* **What the exercise asks**:
Filter the data below, keeping only lines that contain "объясняйте".

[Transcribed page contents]
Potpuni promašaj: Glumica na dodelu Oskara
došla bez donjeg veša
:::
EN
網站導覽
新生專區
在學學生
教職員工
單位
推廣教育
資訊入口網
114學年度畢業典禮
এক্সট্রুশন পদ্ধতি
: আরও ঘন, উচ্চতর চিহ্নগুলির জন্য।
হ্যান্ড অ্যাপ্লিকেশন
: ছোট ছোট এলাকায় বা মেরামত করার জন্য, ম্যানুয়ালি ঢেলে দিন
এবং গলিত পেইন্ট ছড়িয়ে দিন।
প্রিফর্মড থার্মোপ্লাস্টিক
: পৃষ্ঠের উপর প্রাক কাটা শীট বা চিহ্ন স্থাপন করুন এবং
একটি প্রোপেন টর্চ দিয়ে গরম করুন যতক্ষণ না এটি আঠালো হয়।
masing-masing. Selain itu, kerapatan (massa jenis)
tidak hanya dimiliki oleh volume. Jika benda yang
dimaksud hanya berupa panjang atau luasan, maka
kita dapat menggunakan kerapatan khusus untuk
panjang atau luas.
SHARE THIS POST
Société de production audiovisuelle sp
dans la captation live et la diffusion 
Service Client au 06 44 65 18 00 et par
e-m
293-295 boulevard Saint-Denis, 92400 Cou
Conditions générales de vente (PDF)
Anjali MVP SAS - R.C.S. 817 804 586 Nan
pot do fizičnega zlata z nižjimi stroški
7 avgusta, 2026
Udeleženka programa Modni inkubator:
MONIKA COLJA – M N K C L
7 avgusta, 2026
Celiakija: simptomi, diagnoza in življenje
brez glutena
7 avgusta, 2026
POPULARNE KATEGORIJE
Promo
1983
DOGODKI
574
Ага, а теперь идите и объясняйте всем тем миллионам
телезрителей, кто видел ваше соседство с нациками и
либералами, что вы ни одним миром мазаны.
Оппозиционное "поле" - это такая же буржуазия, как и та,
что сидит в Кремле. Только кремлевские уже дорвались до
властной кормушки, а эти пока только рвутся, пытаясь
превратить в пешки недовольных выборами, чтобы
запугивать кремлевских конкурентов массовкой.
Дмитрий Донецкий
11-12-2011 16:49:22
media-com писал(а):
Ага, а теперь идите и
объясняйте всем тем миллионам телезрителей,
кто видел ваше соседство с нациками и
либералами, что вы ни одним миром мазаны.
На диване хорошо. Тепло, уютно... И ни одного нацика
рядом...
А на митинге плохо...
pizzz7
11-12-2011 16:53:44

* **Result of the task**:
Ага, а теперь идите и объясняйте всем тем миллионам
объясняйте всем тем миллионам телезрителей,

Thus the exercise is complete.